La petite histoire de CAPTAIN AMERICA dans le road movie EASY RIDER

IILa petite histoire de CAPTAIN AMERICA dans le road movie EASY RIDER

La petite histoire de CAPTAIN AMERICA dans le road movie EASY RIDER

Captain America,

Il y a longtemps que j’avais envie d’écrire un papier sur cette moto mythique.
Elle représente pour moi un puissant symbole de vie, d’aventure, mais aussi pour ceux qui se rappellent la fin du film Easy Rider, de mort.

 

L’engin, baptisé Captain America en référence au héros de comics Marvel avait été conçu à partir d’un modèle HD d’après les spécifications donnée par Peter Fonda, c’est ce que ce dernier avait laissé entendre après sortie du film et son succès en 1969 mais, nous verrons que c’est inexact. Il fut par contre le producteur, mais aussi coscénariste avec Dennis Hopper, le réalisateur.
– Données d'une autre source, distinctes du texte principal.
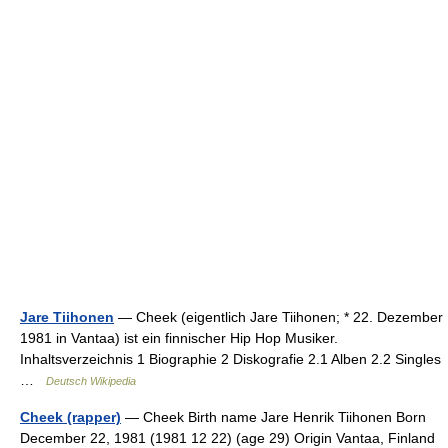
Jare Tiihonen
— Cheek (eigentlich Jare Tiihonen; * 22. Dezember
1981 in Vantaa) ist ein finnischer Hip Hop Musiker.
Inhaltsverzeichnis 1 Biographie 2 Diskografie 2.1 Alben 2.2 Singles
…
Deutsch Wikipedia
Cheek (rapper)
— Cheek Birth name Jare Henrik Tiihonen Born
December 22, 1981 (1981 12 22) (age 29) Origin Vantaa, Finland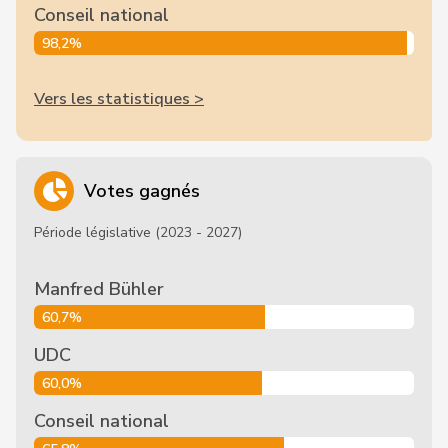
Conseil national
98,2%
Vers les statistiques >
Votes gagnés
Période législative (2023 - 2027)
Manfred Bühler
60,7%
UDC
60,0%
Conseil national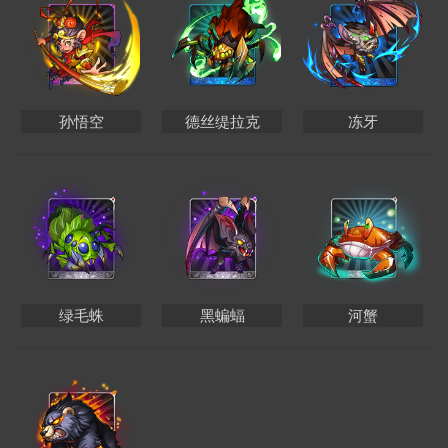
孙悟空
德丝缇拉克
冻牙
绿毛蛛
黑蝙蝠
河蟹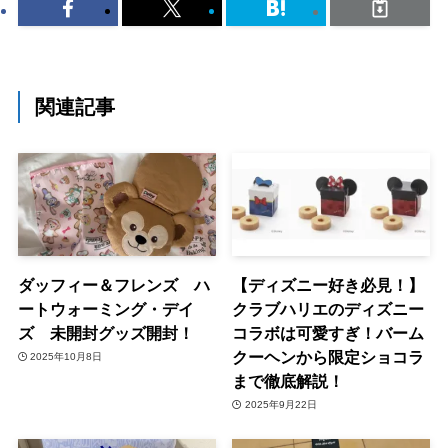
関連記事
ダッフィー＆フレンズ ハ
【ディズニー好き必見！】
ートウォーミング・デイ
クラブハリエのディズニー
ズ 未開封グッズ開封！
コラボは可愛すぎ！バーム
クーヘンから限定ショコラ
2025年10月8日
まで徹底解説！
2025年9月22日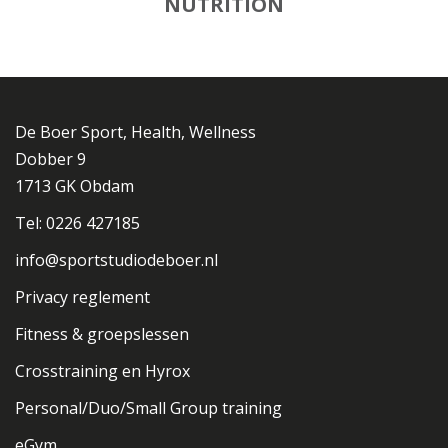
NUTRITION
De Boer Sport, Health, Wellness
Dobber 9
1713 GK Obdam
Tel: 0226 427185
info@sportstudiodeboer.nl
Privacy reglement
Fitness & groepslessen
Crosstraining en Hyrox
Personal/Duo/Small Group training
eGym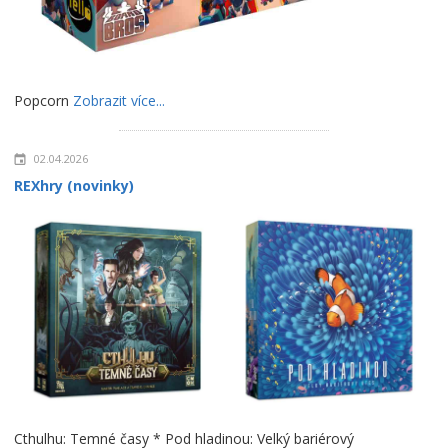
Popcorn
Zobrazit více...
02.04.2026
REXhry (novinky)
Cthulhu: Temné časy * Pod hladinou: Velký bariérový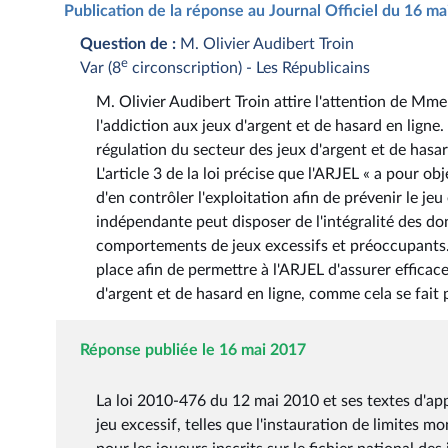
Publication de la réponse au Journal Officiel du 16 m
Question de :
M. Olivier Audibert Troin
e
Var (8
circonscription) - Les Républicains
M. Olivier Audibert Troin attire l'attention de Mme l
l'addiction aux jeux d'argent et de hasard en ligne.
régulation du secteur des jeux d'argent et de hasard
L'article 3 de la loi précise que l'ARJEL « a pour ob
d'en contrôler l'exploitation afin de prévenir le je
indépendante peut disposer de l'intégralité des d
comportements de jeux excessifs et préoccupants.
place afin de permettre à l'ARJEL d'assurer effica
d'argent et de hasard en ligne, comme cela se fait p
Réponse publiée le 16 mai 2017
La loi 2010-476 du 12 mai 2010 et ses textes d'ap
jeu excessif, telles que l'instauration de limites mo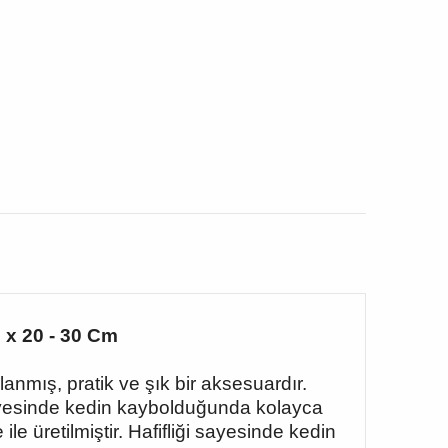
 x 20 - 30 Cm
anmış, pratik ve şık bir aksesuardır.
 sayesinde kedin kaybolduğunda kolayca
üretilmiştir. Hafifliği sayesinde kedin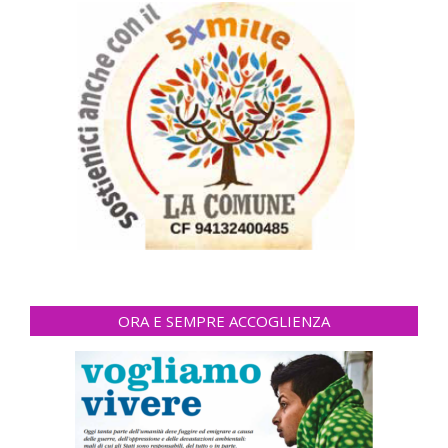
ORA E SEMPRE ACCOGLIENZA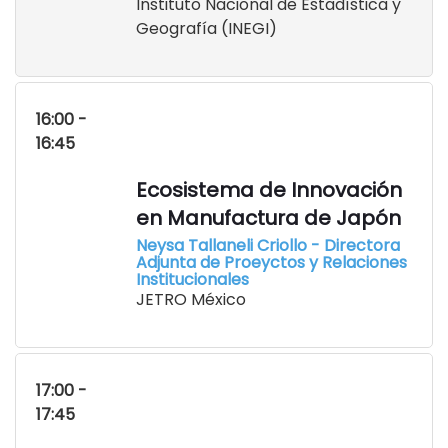
Instituto Nacional de Estadística y
Geografía (INEGI)
16:00 -
16:45
Ecosistema de Innovación
en Manufactura de Japón
Neysa Tallaneli Criollo - Directora
Adjunta de Proeyctos y Relaciones
Institucionales
JETRO México
17:00 -
17:45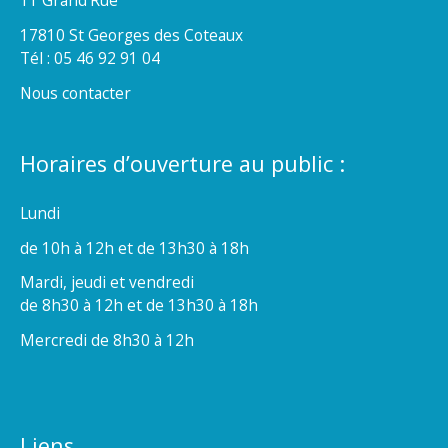
11 Grand’Rue
17810 St Georges des Coteaux
Tél : 05 46 92 91 04
Nous contacter
Horaires d’ouverture au public :
Lundi
de 10h à 12h et de 13h30 à 18h
Mardi, jeudi et vendredi
de 8h30 à 12h et de 13h30 à 18h
Mercredi de 8h30 à 12h
Liens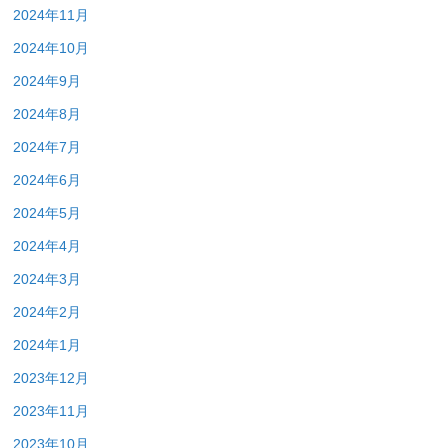
2024年11月
2024年10月
2024年9月
2024年8月
2024年7月
2024年6月
2024年5月
2024年4月
2024年3月
2024年2月
2024年1月
2023年12月
2023年11月
2023年10月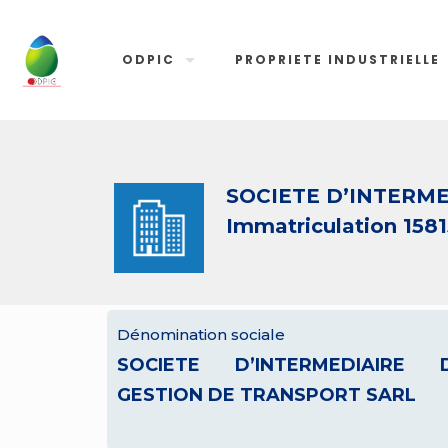
ODPIC
PROPRIETE INDUSTRIELLE
SOCIETE D’INTERM
Immatriculation 1581
Dénomination sociale
SOCIETE D’INTERMEDIAIRE 
GESTION DE TRANSPORT SARL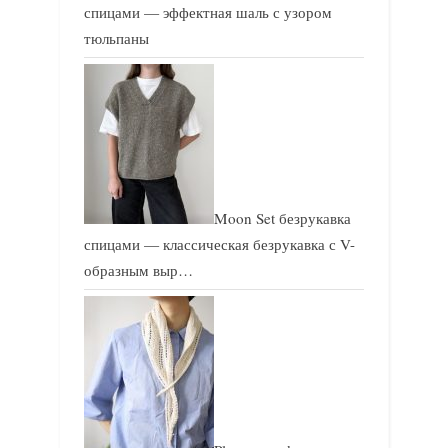
спицами — эффектная шаль с узором
тюльпаны
Moon Set безрукавка
спицами — классическая безрукавка с V-
образным выр…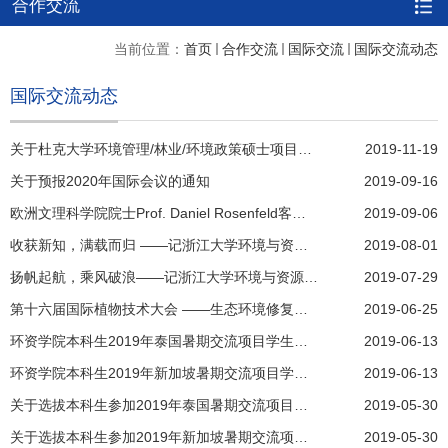
合作交流
当前位置：
首页
合作交流
国际交流
国际交流动态
国际交流动态
关于杜克大学环境管理/林业/环境政策硕士项目宣讲会的通知
2019-11-19
关于预报2020年国际会议的通知
2019-09-16
欧洲文理科学院院士Prof. Daniel Rosenfeld客座教授受聘仪式暨海外名师大讲堂
2019-09-06
收获新知，满载而归 ——记浙江大学环境与资源学院赴泰国考察活动
2019-08-01
扬帆起航，乘风破浪——记浙江大学环境与资源学院赴新加坡本科实习实践活动
2019-07-29
第十六届国际植物技术大会 ——生态环境修复与食品安全
2019-06-25
环资学院本科生2019年泰国暑期交流项目学生名单公示
2019-06-13
环资学院本科生2019年新加坡暑期交流项目学生名单公示
2019-06-13
关于选拔本科生参加2019年泰国暑期交流项目的通知
2019-05-30
关于选拔本科生参加2019年新加坡暑期交流项目的通知
2019-05-30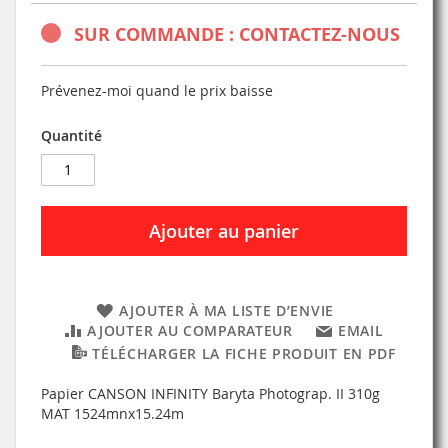
SUR COMMANDE : CONTACTEZ-NOUS
Prévenez-moi quand le prix baisse
Quantité
Ajouter au panier
AJOUTER À MA LISTE D’ENVIE
AJOUTER AU COMPARATEUR
EMAIL
TÉLÉCHARGER LA FICHE PRODUIT EN PDF
Papier CANSON INFINITY Baryta Photograp. II 310g
MAT 1524mnx15.24m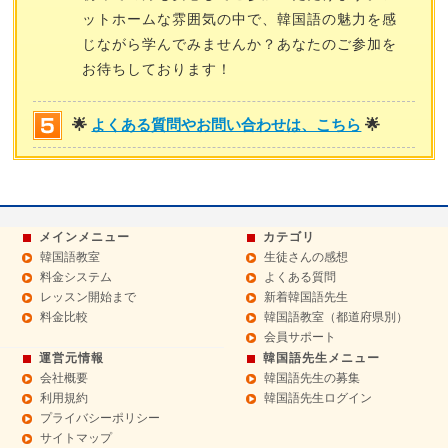
ットホームな雰囲気の中で、韓国語の魅力を感
じながら学んでみませんか？あなたのご参加を
お待ちしております！
🌟
よくある質問やお問い合わせは、こちら
🌟
メインメニュー
カテゴリ
韓国語教室
生徒さんの感想
料金システム
よくある質問
レッスン開始まで
新着韓国語先生
料金比較
韓国語教室（都道府県別）
会員サポート
運営元情報
韓国語先生メニュー
会社概要
韓国語先生の募集
利用規約
韓国語先生ログイン
プライバシーポリシー
サイトマップ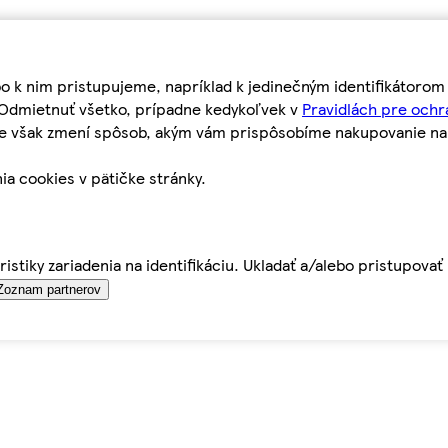
bo k nim pristupujeme, napríklad k jedinečným identifikátoro
o Odmietnuť všetko, prípadne kedykoľvek v
Pravidlách pre ochr
tie však zmení spôsob, akým vám prispôsobíme nakupovanie n
ia cookies v pätičke stránky.
istiky zariadenia na identifikáciu. Ukladať a/alebo pristupova
Zoznam partnerov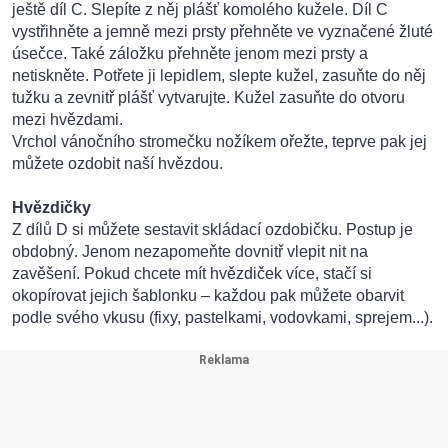
ještě díl C. Slepíte z něj plášť komolého kužele. Díl C
vystřihněte a jemně mezi prsty přehněte ve vyznačené žluté
úsečce. Také záložku přehněte jenom mezi prsty a
netiskněte. Potřete ji lepidlem, slepte kužel, zasuňte do něj
tužku a zevnitř plášť vytvarujte. Kužel zasuňte do otvoru
mezi hvězdami.
Vrchol vánočního stromečku nožíkem ořežte, teprve pak jej
můžete ozdobit naší hvězdou.
Hvězdičky
Z dílů D si můžete sestavit skládací ozdobičku. Postup je
obdobný. Jenom nezapomeňte dovnitř vlepit nit na
zavěšení. Pokud chcete mít hvězdiček více, stačí si
okopírovat jejich šablonku – každou pak můžete obarvit
podle svého vkusu (fixy, pastelkami, vodovkami, sprejem...).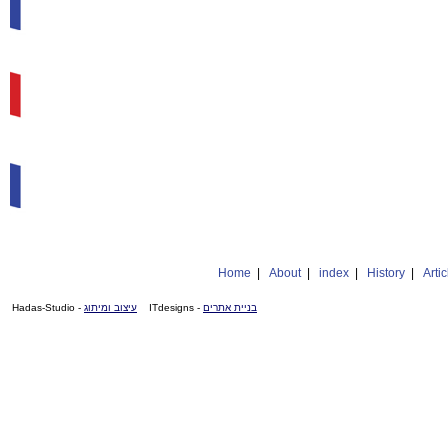
Home
|
About
|
index
|
History
|
Artic
- Hadas-Studio
עיצוב ומיתוג
- ITdesigns
בניית אתרים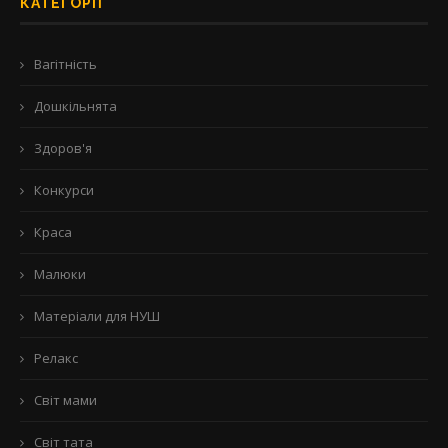
КАТЕГОРІЇ
Вагітність
Дошкільнята
Здоров'я
Конкурси
Краса
Малюки
Матеріали для НУШ
Релакс
Світ мами
Світ тата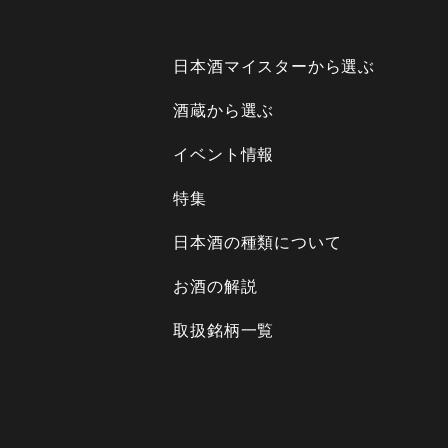
日本酒マイスターから選ぶ
酒蔵から選ぶ
イベント情報
特集
日本酒の種類について
お酒の解説
取扱銘柄一覧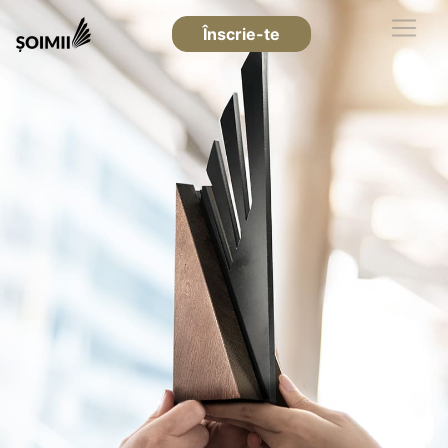
Înscrie-te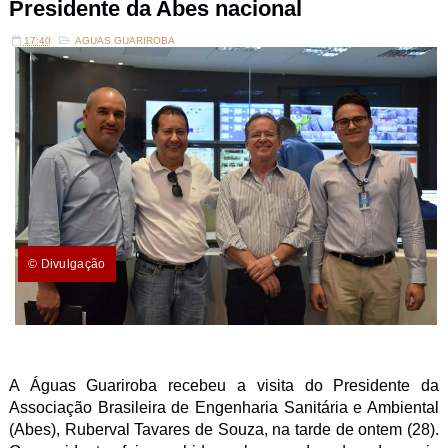
Presidente da Abes nacional
17:40
AGUAS GUARIROBA
© Divulgação
A Águas Guariroba recebeu a visita do Presidente da
Associação Brasileira de Engenharia Sanitária e Ambiental
(Abes), Ruberval Tavares de Souza, na tarde de ontem (28).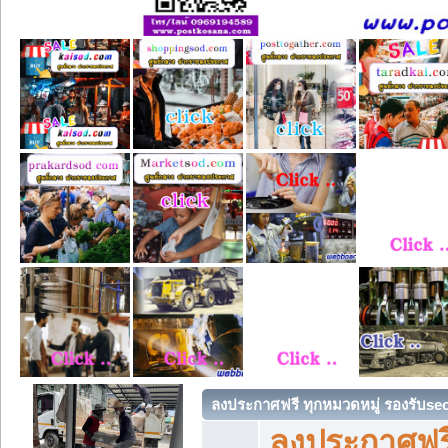
ลงประกาศฟรี ทุกหมวดหมู่ รองรับse
ลงประกาศฟรี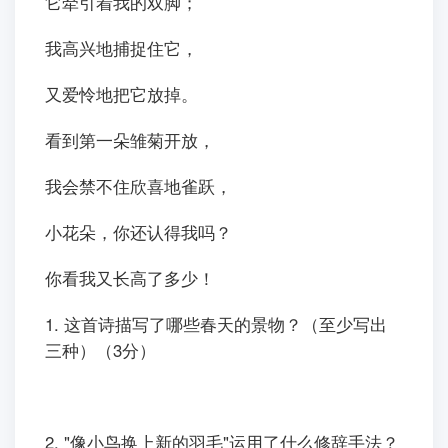
它牵引着我的双脚；
我高兴地捕捉住它，
又爱怜地把它放掉。
看到第一朵雏菊开放，
我会禁不住欣喜地雀跃，
小花朵，你还认得我吗？
你看我又长高了多少！
1. 这首诗描写了哪些春天的景物？（至少写出
三种）（3分）
2. "像小鸟换上新的羽毛"运用了什么修辞手法？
On ne peut parler de Captain America sans faire référence à l’histoire racontée par ce film. Il s’agit d’un sujet anticonformiste, remettant en cause le mode de vie classique des Américains, mais aussi celui des communautés hippies.

Cette moto est un peu le fer de lance anticonformiste de ce  film culte réalisé avec un  petit budget.
Fonda et Hopper était les deux héros.
Ce  road movie raconte le voyage deux jeunes motards, Wyatt et Billy, qui après avoir vendu une grosse quantité de drogue, décident de quitter Los Angeles et d’aller participer à la célébration du carnaval de la nouvelle Orléans avec l’argent gagné. Ce faisant, ils traversent  l’Amérique d’Ouest en Est, séjournent dans une communauté, croisent un avocat déçu qui sort de prison, ingurgitent  des hallucinogènes dans un cimetière en compagnie de deux putes et finissent leur périple dans la violence et la mort.
Ce film de contre culture, évoque ainsi la quête de la Liberté à travers une odyssée à moto dans les grands espaces du Sud-Ouest américain.

Le nom du film « Easy Rider » qu’on pourrait traduire par “motard cool” aurait été donné en hommage à une chanson de Mae West “i wonder where my easy rider’s gone “ de 1933.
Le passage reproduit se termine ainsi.